> Assignment: Take the records below and set down exactly the lines from the one with "Những thuật ngữ chuyên" to the one with "017, 17:42 —", ends included; do not copy the pictures.

> The data:
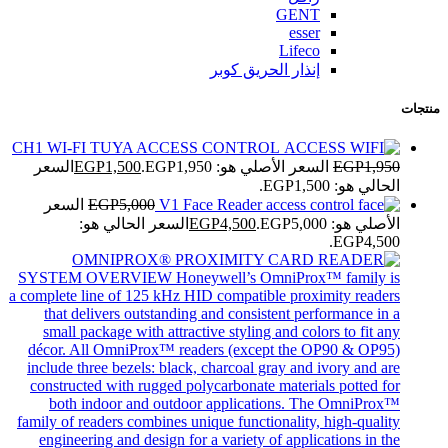
GENT
esser
Lifeco
إنذار الحريق كوبر
منتجات
CH1 WI-FI TUYA ACCESS CONTROL
1,950
EGP
السعر الأصلي هو: EGP1,950.
1,500
EGP
السعر
الحالي هو: EGP1,500.
V1 Face Reader
5,000
EGP
السعر
الأصلي هو: EGP5,000.
4,500
EGP
السعر الحالي هو:
EGP4,500.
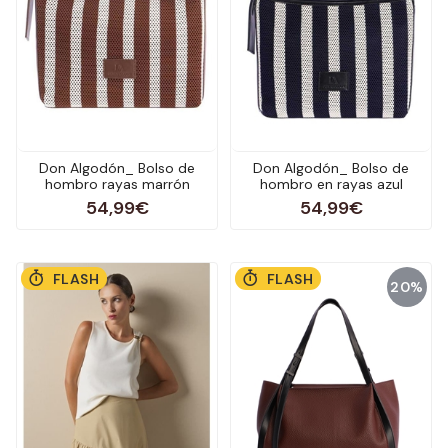
Don Algodón_ Bolso de
Don Algodón_ Bolso de
hombro rayas marrón
hombro en rayas azul
54,99€
54,99€
FLASH
FLASH
20%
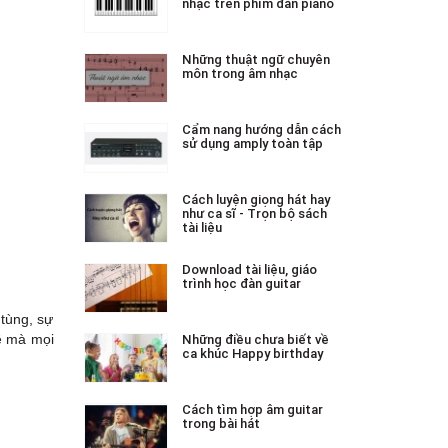
nhạc trên phím đàn piano
Những thuật ngữ chuyên
môn trong âm nhạc
Cẩm nang hướng dẫn cách
sử dụng amply toàn tập
Cách luyện giọng hát hay
như ca sĩ - Trọn bộ sách
tài liệu
Download tài liệu, giáo
trình học đàn guitar
 tùng, sự
đề mà mọi
Những điều chưa biết về
ca khúc Happy birthday
Cách tìm hợp âm guitar
trong bài hát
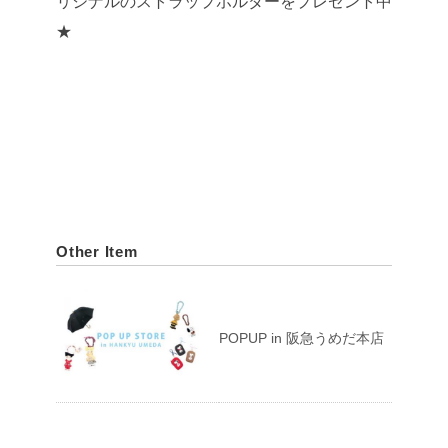
リジナルのストラップホルダーをプレゼント中
★
Other Item
POPUP in 阪急うめだ本店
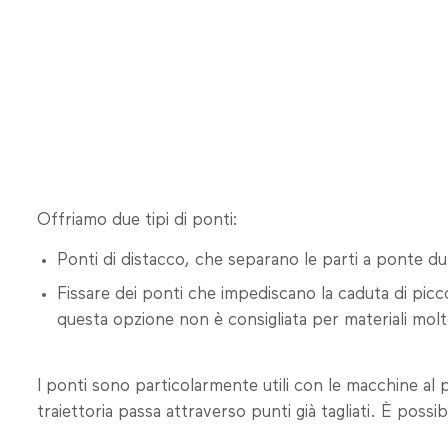
Offriamo due tipi di ponti:
Ponti di distacco, che separano le parti a ponte dur
Fissare dei ponti che impediscano la caduta di picco
questa opzione non è consigliata per materiali molt
I ponti sono particolarmente utili con le macchine al p
traiettoria passa attraverso punti già tagliati. È possi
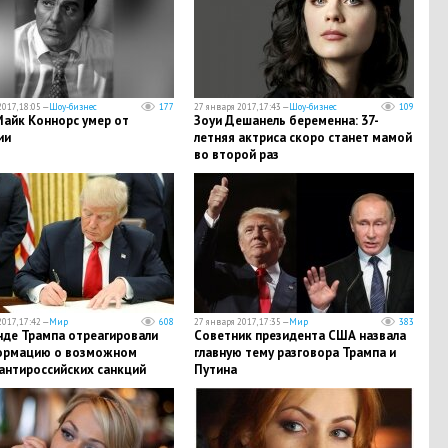
017, 18:05 —
Шоу-бизнес
177
27 января 2017, 17:43 —
Шоу-бизнес
109
Майк Коннорс умер от
Зоуи Дешанель беременна: 37-
ии
летняя актриса скоро станет мамой
во второй раз
017, 17:42 —
Мир
608
27 января 2017, 17:35 —
Мир
383
нде Трампа отреагировали
Советник президента США назвала
ормацию о возможном
главную тему разговора Трампа и
антироссийских санкций
Путина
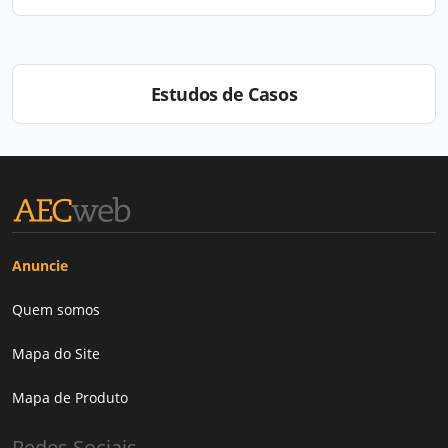
Estudos de Casos
Anuncie
Quem somos
Mapa do Site
Mapa de Produto
Redes Sociais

> Output of the task:
Những thuật ngữ chuyên
môn trong âm nhạc
Cẩm nang hướng dẫn cách
sử dụng amply toàn tập
Cách luyện giọng hát hay
như ca sĩ - Trọn bộ sách
tài liệu
Download tài liệu, giáo
trình học đàn guitar
 tùng, sự
đề mà mọi
Những điều chưa biết về
ca khúc Happy birthday
Cách tìm hợp âm guitar
trong bài hát
リジナルのストラップホルダーをプレゼント中
★
Other Item
POPUP in 阪急うめだ本店
Offriamo due tipi di ponti:
Ponti di distacco, che separano le parti a ponte dur
Fissare dei ponti che impediscano la caduta di picco
questa opzione non è consigliata per materiali molt
I ponti sono particolarmente utili con le macchine al p
traiettoria passa attraverso punti già tagliati. È possi
017, 18:05 —
Шоу-бизнес
177
27 января 2017, 17:43 —
Шоу-бизнес
109
Майк Коннорс умер от
Зоуи Дешанель беременна: 37-
ии
летняя актриса скоро станет мамой
во второй раз
017, 17:42 —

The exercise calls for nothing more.